Data shown: Begin

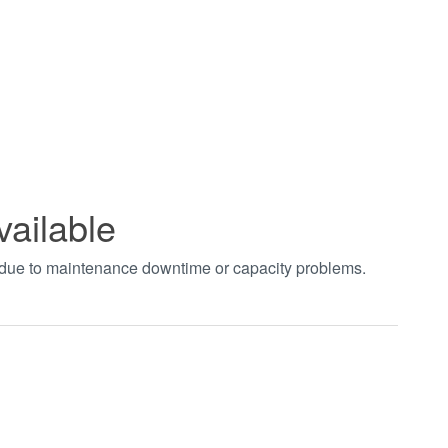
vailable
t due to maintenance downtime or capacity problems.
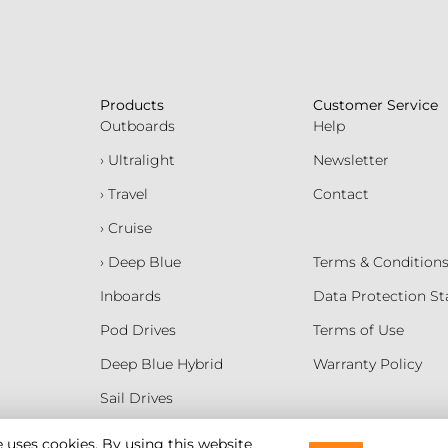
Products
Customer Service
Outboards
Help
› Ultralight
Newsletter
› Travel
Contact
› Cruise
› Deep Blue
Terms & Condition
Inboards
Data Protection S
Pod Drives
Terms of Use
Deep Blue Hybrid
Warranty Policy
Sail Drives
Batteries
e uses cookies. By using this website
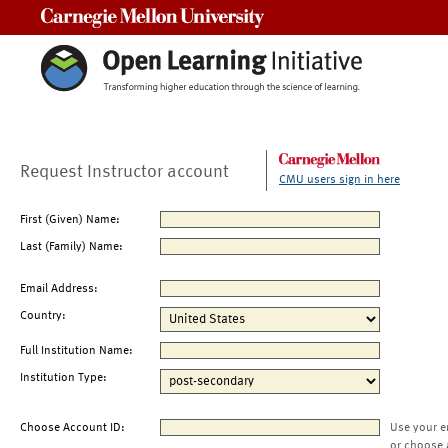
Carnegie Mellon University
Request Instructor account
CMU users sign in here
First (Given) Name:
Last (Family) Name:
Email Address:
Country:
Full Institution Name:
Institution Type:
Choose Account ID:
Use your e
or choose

Data shown: End
Data shown: Begin

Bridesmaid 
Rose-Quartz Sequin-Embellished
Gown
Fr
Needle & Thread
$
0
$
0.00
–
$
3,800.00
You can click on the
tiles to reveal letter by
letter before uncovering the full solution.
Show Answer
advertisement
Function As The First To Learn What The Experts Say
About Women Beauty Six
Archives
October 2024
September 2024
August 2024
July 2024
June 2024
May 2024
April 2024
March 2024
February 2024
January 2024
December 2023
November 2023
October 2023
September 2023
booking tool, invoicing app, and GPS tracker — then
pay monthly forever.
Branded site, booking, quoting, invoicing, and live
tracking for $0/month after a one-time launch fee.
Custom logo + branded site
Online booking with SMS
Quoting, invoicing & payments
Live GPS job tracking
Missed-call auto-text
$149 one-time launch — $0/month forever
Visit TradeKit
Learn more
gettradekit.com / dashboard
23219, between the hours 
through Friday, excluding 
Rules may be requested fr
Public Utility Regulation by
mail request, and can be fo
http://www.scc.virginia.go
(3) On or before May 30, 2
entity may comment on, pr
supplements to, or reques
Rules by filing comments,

Data shown: End

**Exercise requirements**
Starting at the line above that contains "23219, between the hours", write out each line exactly until the line that contains "Rules by filing" has been written, and stop there.

**Answer**
23219, between the hours 
through Friday, excluding 
Rules may be requested fr
Public Utility Regulation by
mail request, and can be fo
http://www.scc.virginia.go
(3) On or before May 30, 2
entity may comment on, pr
supplements to, or reques
Rules by filing comments,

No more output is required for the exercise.